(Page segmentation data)
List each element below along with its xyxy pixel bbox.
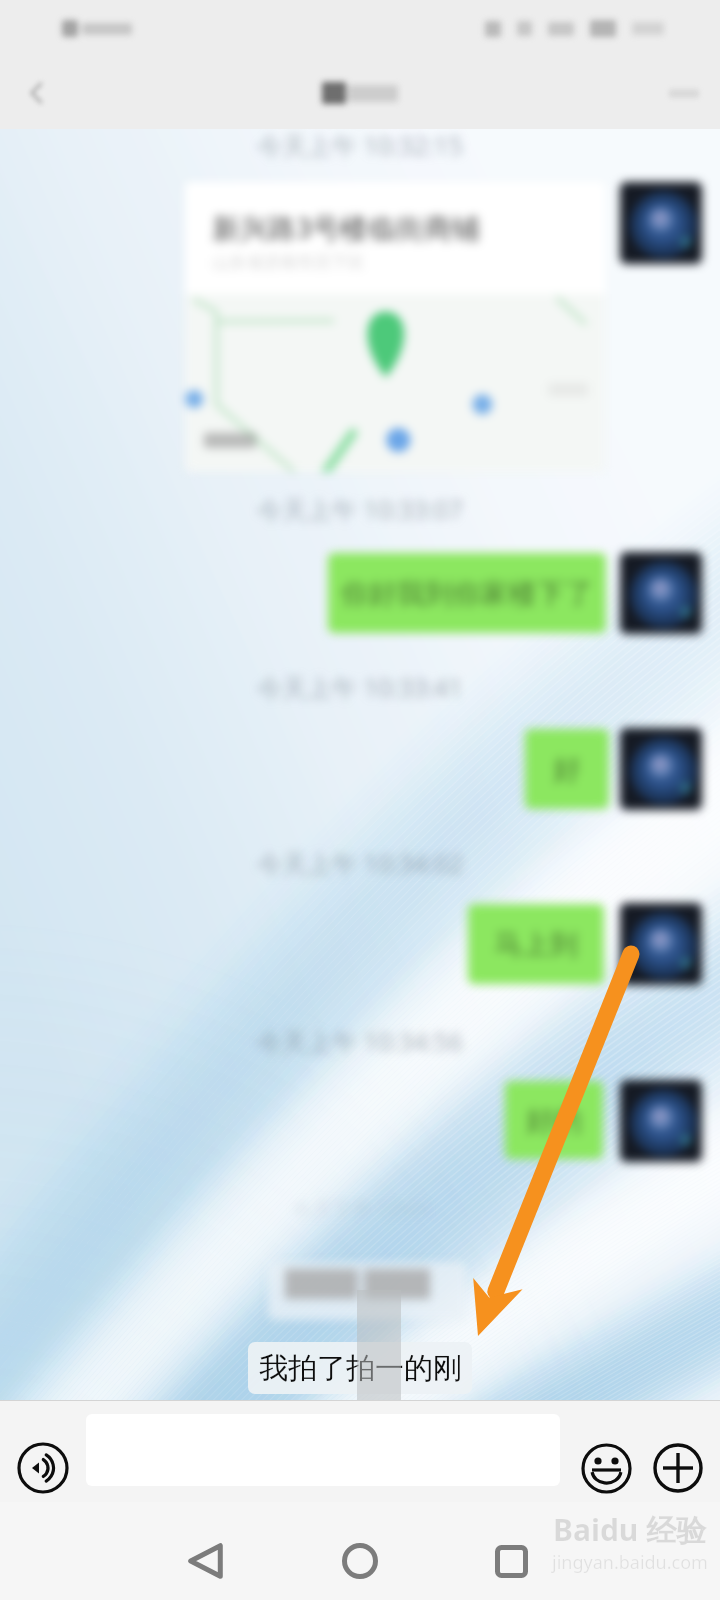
button[interactable]: More options: [648, 57, 720, 129]
staticText: 今天上午 10:33:07: [257, 492, 463, 526]
button[interactable]: 新兴路3号楼临街商铺: [185, 182, 605, 472]
button[interactable]: 你好我到你家楼下了: [328, 553, 606, 633]
staticText: 今天下午 12:04: [292, 1195, 429, 1222]
staticText: 你好我到你家楼下了: [341, 576, 593, 611]
button[interactable]: Contact avatar: [620, 903, 702, 985]
button[interactable]: Recent apps: [471, 1521, 551, 1600]
staticText: 今天上午 10:34:02: [257, 846, 463, 880]
button[interactable]: Contact avatar: [620, 182, 702, 264]
button[interactable]: Emoji: [581, 1443, 632, 1494]
button[interactable]: Contact avatar: [620, 1080, 702, 1162]
staticText: 今天上午 10:32:15: [257, 128, 463, 162]
button[interactable]: Home: [320, 1521, 400, 1600]
button[interactable]: Contact avatar: [620, 552, 702, 634]
button[interactable]: Voice message: [17, 1442, 69, 1494]
button[interactable]: 好的: [505, 1081, 603, 1159]
button[interactable]: 好: [525, 729, 609, 809]
button[interactable]: 马上到: [468, 904, 604, 984]
staticText: Baidu 经验: [553, 1509, 707, 1550]
staticText: 今天上午 10:33:41: [257, 670, 463, 704]
button[interactable]: Back: [0, 57, 72, 129]
button[interactable]: Back: [166, 1521, 246, 1600]
staticText: jingyan.baidu.com: [552, 1550, 708, 1575]
button[interactable]: More functions: [653, 1443, 703, 1493]
button[interactable]: Contact avatar: [620, 728, 702, 810]
staticText: 今天上午 10:34:56: [257, 1024, 463, 1058]
button[interactable]: 我拍了拍一的刚: [248, 1342, 472, 1394]
staticText: 我拍了拍一的刚: [259, 1350, 462, 1387]
staticText: 好的: [526, 1103, 582, 1138]
staticText: 新兴路3号楼临街商铺: [212, 208, 481, 246]
staticText: 好: [553, 752, 581, 787]
staticText: 马上到: [494, 927, 578, 962]
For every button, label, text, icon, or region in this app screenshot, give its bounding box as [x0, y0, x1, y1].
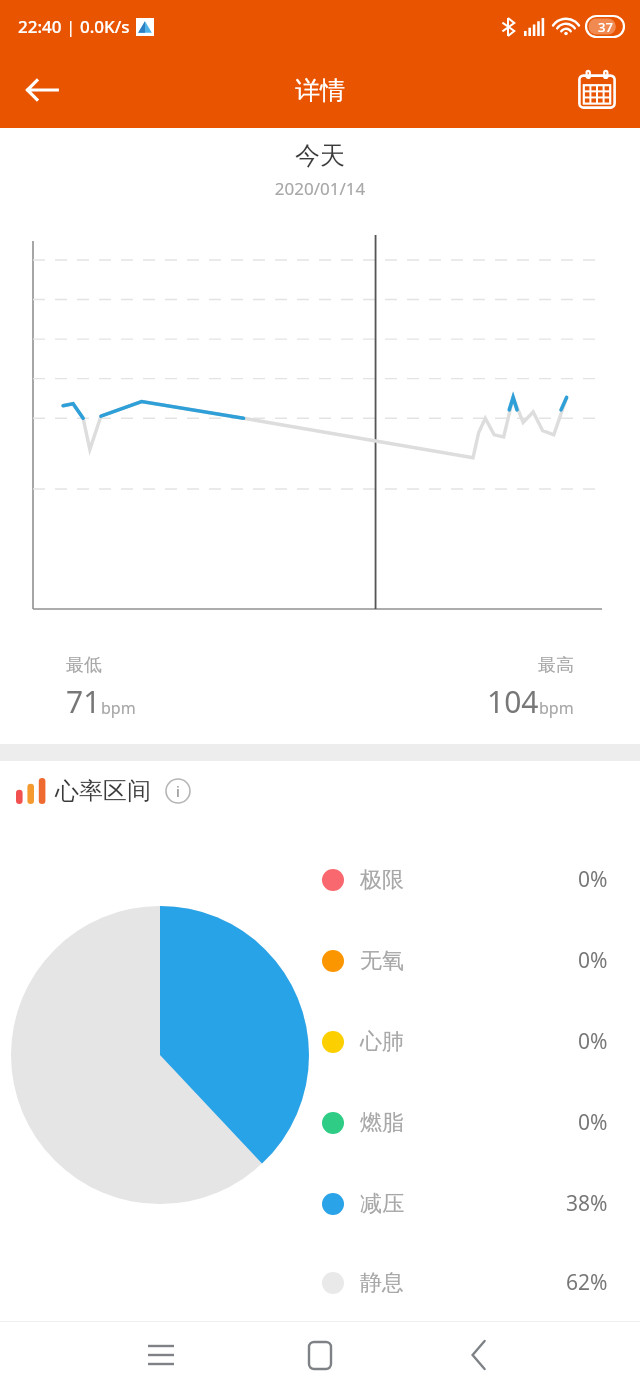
- staticText: bpm: [539, 697, 574, 719]
- button[interactable]: 极限: [322, 839, 608, 920]
- button[interactable]: Info: [161, 774, 195, 808]
- staticText: 无氧: [360, 947, 404, 975]
- staticText: 减压: [360, 1190, 404, 1218]
- staticText: 燃脂: [360, 1109, 404, 1137]
- staticText: bpm: [101, 697, 136, 719]
- button[interactable]: 无氧: [322, 920, 608, 1001]
- button[interactable]: 心肺: [322, 1001, 608, 1082]
- staticText: i: [176, 781, 180, 801]
- staticText: 心率区间: [55, 776, 151, 806]
- staticText: 62%: [566, 1268, 608, 1297]
- button[interactable]: Back: [10, 58, 74, 122]
- button[interactable]: Menu: [129, 1323, 193, 1387]
- staticText: 最高: [538, 654, 574, 677]
- staticText: 0%: [578, 1108, 608, 1137]
- staticText: 71: [66, 681, 101, 722]
- button[interactable]: 燃脂: [322, 1082, 608, 1163]
- staticText: 极限: [360, 866, 404, 894]
- staticText: 22:40: [18, 15, 62, 38]
- button[interactable]: Calendar: [566, 59, 628, 121]
- staticText: 静息: [360, 1269, 404, 1297]
- staticText: |: [62, 16, 80, 38]
- staticText: 104: [487, 681, 539, 722]
- staticText: 0%: [578, 1027, 608, 1056]
- button[interactable]: Home: [288, 1323, 352, 1387]
- staticText: 0%: [578, 946, 608, 975]
- staticText: 最低: [66, 654, 102, 677]
- staticText: 0%: [578, 865, 608, 894]
- button[interactable]: 减压: [322, 1163, 608, 1244]
- staticText: 2020/01/14: [0, 177, 640, 200]
- staticText: 38%: [566, 1189, 608, 1218]
- staticText: 心肺: [360, 1028, 404, 1056]
- button[interactable]: Back: [447, 1323, 511, 1387]
- staticText: 今天: [0, 140, 640, 171]
- staticText: 详情: [295, 75, 345, 106]
- staticText: 37: [598, 18, 613, 36]
- button[interactable]: 静息: [322, 1244, 608, 1321]
- staticText: 0.0K/s: [80, 15, 130, 38]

▸ WHAT IS NEEDED
Exact duplicates of all the entries are required, and no image may appear in them.

▸ EXERCISE ANSWER
List each element below along with its xyxy pixel bbox.
button[interactable]: More options: [648, 57, 720, 129]
staticText: 今天上午 10:33:07: [257, 492, 463, 526]
button[interactable]: 新兴路3号楼临街商铺: [185, 182, 605, 472]
button[interactable]: 你好我到你家楼下了: [328, 553, 606, 633]
staticText: 今天下午 12:04: [292, 1195, 429, 1222]
staticText: 你好我到你家楼下了: [341, 576, 593, 611]
button[interactable]: Contact avatar: [620, 903, 702, 985]
button[interactable]: Recent apps: [471, 1521, 551, 1600]
staticText: 今天上午 10:34:02: [257, 846, 463, 880]
button[interactable]: Contact avatar: [620, 182, 702, 264]
button[interactable]: Emoji: [581, 1443, 632, 1494]
button[interactable]: Contact avatar: [620, 1080, 702, 1162]
staticText: 今天上午 10:32:15: [257, 128, 463, 162]
button[interactable]: Home: [320, 1521, 400, 1600]
button[interactable]: Contact avatar: [620, 552, 702, 634]
button[interactable]: Voice message: [17, 1442, 69, 1494]
button[interactable]: 好的: [505, 1081, 603, 1159]
button[interactable]: 好: [525, 729, 609, 809]
button[interactable]: 马上到: [468, 904, 604, 984]
staticText: Baidu 经验: [553, 1509, 707, 1550]
staticText: 今天上午 10:33:41: [257, 670, 463, 704]
button[interactable]: Back: [0, 57, 72, 129]
button[interactable]: Back: [166, 1521, 246, 1600]
staticText: jingyan.baidu.com: [552, 1550, 708, 1575]
button[interactable]: More functions: [653, 1443, 703, 1493]
button[interactable]: Contact avatar: [620, 728, 702, 810]
staticText: 今天上午 10:34:56: [257, 1024, 463, 1058]
button[interactable]: 我拍了拍一的刚: [248, 1342, 472, 1394]
staticText: 我拍了拍一的刚: [259, 1350, 462, 1387]
staticText: 好的: [526, 1103, 582, 1138]
staticText: 新兴路3号楼临街商铺: [212, 208, 481, 246]
staticText: 好: [553, 752, 581, 787]
staticText: 马上到: [494, 927, 578, 962]
For every button, label, text, icon, or region in this app screenshot, give its bounding box as [x0, y0, x1, y1].
- staticText: bpm: [539, 697, 574, 719]
- button[interactable]: 极限: [322, 839, 608, 920]
- button[interactable]: Info: [161, 774, 195, 808]
- staticText: 无氧: [360, 947, 404, 975]
- staticText: 减压: [360, 1190, 404, 1218]
- staticText: 燃脂: [360, 1109, 404, 1137]
- staticText: bpm: [101, 697, 136, 719]
- button[interactable]: 无氧: [322, 920, 608, 1001]
- button[interactable]: 心肺: [322, 1001, 608, 1082]
- staticText: i: [176, 781, 180, 801]
- staticText: 心率区间: [55, 776, 151, 806]
- staticText: 62%: [566, 1268, 608, 1297]
- button[interactable]: Back: [10, 58, 74, 122]
- button[interactable]: Menu: [129, 1323, 193, 1387]
- staticText: 最高: [538, 654, 574, 677]
- staticText: 0%: [578, 1108, 608, 1137]
- staticText: 71: [66, 681, 101, 722]
- button[interactable]: 燃脂: [322, 1082, 608, 1163]
- staticText: 极限: [360, 866, 404, 894]
- staticText: 22:40: [18, 15, 62, 38]
- button[interactable]: Calendar: [566, 59, 628, 121]
- staticText: 静息: [360, 1269, 404, 1297]
- staticText: |: [62, 16, 80, 38]
- staticText: 104: [487, 681, 539, 722]
- staticText: 0%: [578, 1027, 608, 1056]
- button[interactable]: Home: [288, 1323, 352, 1387]
- staticText: 0%: [578, 946, 608, 975]
- staticText: 最低: [66, 654, 102, 677]
- staticText: 0%: [578, 865, 608, 894]
- button[interactable]: 减压: [322, 1163, 608, 1244]
- staticText: 2020/01/14: [0, 177, 640, 200]
- staticText: 38%: [566, 1189, 608, 1218]
- staticText: 心肺: [360, 1028, 404, 1056]
- button[interactable]: Back: [447, 1323, 511, 1387]
- staticText: 今天: [0, 140, 640, 171]
- staticText: 详情: [295, 75, 345, 106]
- staticText: 37: [598, 18, 613, 36]
- button[interactable]: 静息: [322, 1244, 608, 1321]
- staticText: 0.0K/s: [80, 15, 130, 38]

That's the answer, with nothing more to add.